4.1.4.1.1. Since it was established that she knew about the outcome, then fraudulent concealment does not apply .

4.2. Mills argued that the no-evidence claim was general and conclusive and therefore should not have been granted

4.2.1. This rule exists to "provide the nonmovant with fair notice of the matters on which it must produce some evidence" (Community Initiatives, Inc. v. Chase Bank of Texas, 153 S.W.3d 270, 279)

4.2.2. Therefore, if the motion is too general, then it becomes invalid.

4.2.2.1. The no-evidence motion presented by Dr. Pate was sufficiently specific in the topics it addressed.

4.2.2.1.1. From the motion: Plaintiff lacks evidence of every element of informed consent to the January 2001 procedure. She has no evidence of duty, breach, causation, or harm relating to the touch-up liposuction and thigh lift. Further, the injury she complains of, the abdominal rippling is dissatisfaction with cosmetic appearance and uneven contour, which were risks that were expressly disclosed to her."

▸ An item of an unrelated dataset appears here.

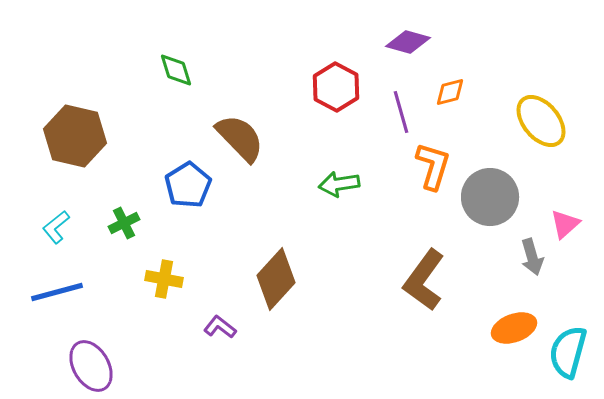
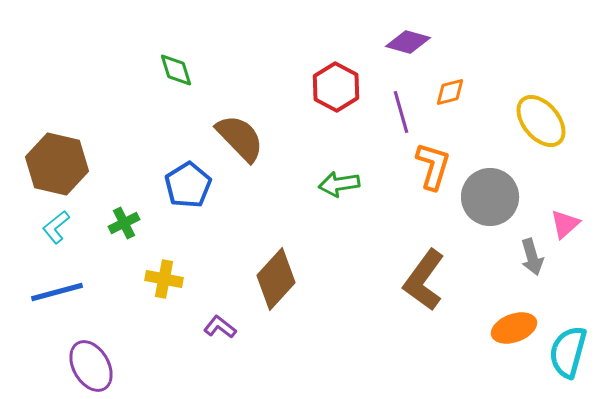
brown hexagon: moved 18 px left, 28 px down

4.2.2.2. Given the specific issues listed, the argument of generality and conclusiveness fails

4.3. Finally, Millls argued that she had material evidnece about the lack of informed concent and breach of warranty

4.3.1. Informed consent

4.3.1.1. Mills alleged that in the second surgery, Dr. Pate failed to inform her of the risks and that if she would have known, she would have forgone the procedure

4.3.1.1.1. Mills signed an inform consent form that spelled out all the risks she claims were not informed. Whether or not these had happened in the first surgery or not, or whether Dr. Pate had promised results is immaterial to the argument.

4.3.2. Breach of express warranty

4.3.2.1. In this case, the claims made by Dr. Pate about the expected outcomes of the surgery are separable from the issues of medical standard of care

4.3.2.1.1. The law sees medical standard of care in a different light than promises made by a physician to expected outcome (see Sorokolit)

4.3.2.1.2. Mills successfully argued that Dr. Pate promised her results that were not delivered after the first or second surgery.

5. Conclusion

5.1. The Court of Appeals of Texas, El Paso upheld in part, reversed in part and remanded case to trial

5.1.1. Appeals court upheld the first two sections about the statute of limitations and the no-evidence claim

5.1.2. It reversed the ruling for breach of express warranty and remanded case back to district court

6. Impact

6.1. Atrium Cos. v. ESR Assocs., Inc., CIVIL ACTION NO. 11-CV-1288 (S.D. Tex. Sep. 18, 2012)

6.1.1. Case between a manufacturing company Atrium (plaintiff) and a software company ESR (defendant). Defendant requesting summary judgement on a breach of warranty claim by the plaintiff because they "made representations to [Plaintiffs] about the quality or characteristics of the[ir] services... that became part of the basis of the Master Agreement...". Court denied the request of summary judgment in part citing Mills v Pate and stating that the claims made by the plaintiff do stand as a breach of warranty. Interesting that this ruling extends outside medical issues.

6.2. Methodist Hosp. v. Zurich American Ins. Co. 329 SW 3d 510 - Tex: Court of Appeals 2009

6.2.1. Similar to our case, this case involved Methodist hospital and Zurich insurance company. It was about failure by the part of Zurich to pay workers' compensation claims to Methodist employees. The court granted summary judgement on breach of express warranty action against Zurich. In this case, the appellate court upheld the ruling, citing in part Mills vs Pate as a standard to meet breach of express warranty. In this case, the was not sufficient evidence that Zurich had breached this warranty.

7. Importance

7.1. This case clearly delineates the difference between standard of care with informed consent and statements of expected outcomes. If a physician guarantees an outcome in a procedure, he/she can be held liable even if the procedure does not meet the malpractice criteria. This protects the patients from overly optimistic claims about outcomes in medical practice.

8. Influence

8.1. Physicians are more careful in their statements to patients about possible outcomes. (I know I am!)

8.2. Explaining risks and benefits in an informed consent form does not exculpate you or the hospital from liability if an outcome is expressly implied or promised.